Problem details: Exactly as given, output all the records that follow.

Information supplied:
= = = =

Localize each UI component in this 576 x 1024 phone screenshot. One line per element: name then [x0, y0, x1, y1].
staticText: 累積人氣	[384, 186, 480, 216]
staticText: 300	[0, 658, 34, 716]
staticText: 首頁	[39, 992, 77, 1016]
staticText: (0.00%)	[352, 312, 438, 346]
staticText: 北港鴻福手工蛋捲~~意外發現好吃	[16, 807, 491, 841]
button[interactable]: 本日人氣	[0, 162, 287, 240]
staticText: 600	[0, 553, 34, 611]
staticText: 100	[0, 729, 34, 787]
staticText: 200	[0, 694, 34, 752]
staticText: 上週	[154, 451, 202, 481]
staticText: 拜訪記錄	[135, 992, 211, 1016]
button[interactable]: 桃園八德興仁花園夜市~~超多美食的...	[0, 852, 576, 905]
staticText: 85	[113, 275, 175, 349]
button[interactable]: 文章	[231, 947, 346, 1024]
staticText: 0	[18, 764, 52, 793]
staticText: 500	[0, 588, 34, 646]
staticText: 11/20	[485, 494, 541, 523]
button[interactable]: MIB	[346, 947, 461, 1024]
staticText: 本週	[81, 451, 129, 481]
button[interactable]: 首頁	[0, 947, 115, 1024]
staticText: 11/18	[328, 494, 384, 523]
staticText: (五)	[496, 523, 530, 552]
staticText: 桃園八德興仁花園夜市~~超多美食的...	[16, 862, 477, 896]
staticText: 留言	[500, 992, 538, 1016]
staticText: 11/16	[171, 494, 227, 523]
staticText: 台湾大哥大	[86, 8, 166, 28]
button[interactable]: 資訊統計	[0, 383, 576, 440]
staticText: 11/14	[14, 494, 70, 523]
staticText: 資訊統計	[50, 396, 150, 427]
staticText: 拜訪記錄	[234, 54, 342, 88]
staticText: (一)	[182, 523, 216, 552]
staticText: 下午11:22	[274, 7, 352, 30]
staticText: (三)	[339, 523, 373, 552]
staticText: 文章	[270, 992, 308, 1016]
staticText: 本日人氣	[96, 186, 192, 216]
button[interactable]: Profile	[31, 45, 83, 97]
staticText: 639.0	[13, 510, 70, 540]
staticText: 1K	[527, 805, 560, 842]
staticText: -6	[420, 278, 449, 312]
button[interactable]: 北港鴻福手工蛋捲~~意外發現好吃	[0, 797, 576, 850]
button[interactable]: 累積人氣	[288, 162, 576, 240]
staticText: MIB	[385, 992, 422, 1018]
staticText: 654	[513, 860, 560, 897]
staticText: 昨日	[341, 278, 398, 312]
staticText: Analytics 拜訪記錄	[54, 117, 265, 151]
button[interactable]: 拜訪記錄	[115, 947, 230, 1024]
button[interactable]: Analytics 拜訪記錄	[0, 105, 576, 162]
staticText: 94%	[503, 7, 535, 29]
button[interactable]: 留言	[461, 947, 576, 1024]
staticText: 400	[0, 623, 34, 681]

= = = =

Response below:
Localize each UI component in this 576 x 1024 phone screenshot. One line per element: name then [x0, y0, x1, y1].
staticText: 累積人氣	[384, 186, 480, 216]
staticText: 300	[0, 658, 34, 716]
staticText: 首頁	[39, 992, 77, 1016]
staticText: (0.00%)	[352, 312, 438, 346]
staticText: 北港鴻福手工蛋捲~~意外發現好吃	[16, 807, 491, 841]
button[interactable]: 本日人氣	[0, 162, 287, 240]
staticText: 600	[0, 553, 34, 611]
staticText: 100	[0, 729, 34, 787]
staticText: 200	[0, 694, 34, 752]
staticText: 上週	[154, 451, 202, 481]
staticText: 拜訪記錄	[135, 992, 211, 1016]
button[interactable]: 桃園八德興仁花園夜市~~超多美食的...	[0, 852, 576, 905]
staticText: 85	[113, 275, 175, 349]
button[interactable]: 文章	[231, 947, 346, 1024]
staticText: 0	[18, 764, 52, 793]
staticText: 500	[0, 588, 34, 646]
staticText: 11/20	[485, 494, 541, 523]
button[interactable]: MIB	[346, 947, 461, 1024]
staticText: 本週	[81, 451, 129, 481]
button[interactable]: 首頁	[0, 947, 115, 1024]
staticText: 11/18	[328, 494, 384, 523]
staticText: (五)	[496, 523, 530, 552]
staticText: 桃園八德興仁花園夜市~~超多美食的...	[16, 862, 477, 896]
staticText: 留言	[500, 992, 538, 1016]
staticText: 11/16	[171, 494, 227, 523]
staticText: 台湾大哥大	[86, 8, 166, 28]
button[interactable]: 資訊統計	[0, 383, 576, 440]
staticText: 11/14	[14, 494, 70, 523]
staticText: 資訊統計	[50, 396, 150, 427]
staticText: 拜訪記錄	[234, 54, 342, 88]
staticText: (一)	[182, 523, 216, 552]
staticText: 下午11:22	[274, 7, 352, 30]
staticText: (三)	[339, 523, 373, 552]
staticText: 文章	[270, 992, 308, 1016]
staticText: 本日人氣	[96, 186, 192, 216]
button[interactable]: Profile	[31, 45, 83, 97]
staticText: 639.0	[13, 510, 70, 540]
staticText: 1K	[527, 805, 560, 842]
staticText: -6	[420, 278, 449, 312]
button[interactable]: 北港鴻福手工蛋捲~~意外發現好吃	[0, 797, 576, 850]
button[interactable]: 累積人氣	[288, 162, 576, 240]
staticText: MIB	[385, 992, 422, 1018]
staticText: 654	[513, 860, 560, 897]
staticText: 昨日	[341, 278, 398, 312]
staticText: Analytics 拜訪記錄	[54, 117, 265, 151]
button[interactable]: 拜訪記錄	[115, 947, 230, 1024]
button[interactable]: Analytics 拜訪記錄	[0, 105, 576, 162]
staticText: 94%	[503, 7, 535, 29]
button[interactable]: 留言	[461, 947, 576, 1024]
staticText: 400	[0, 623, 34, 681]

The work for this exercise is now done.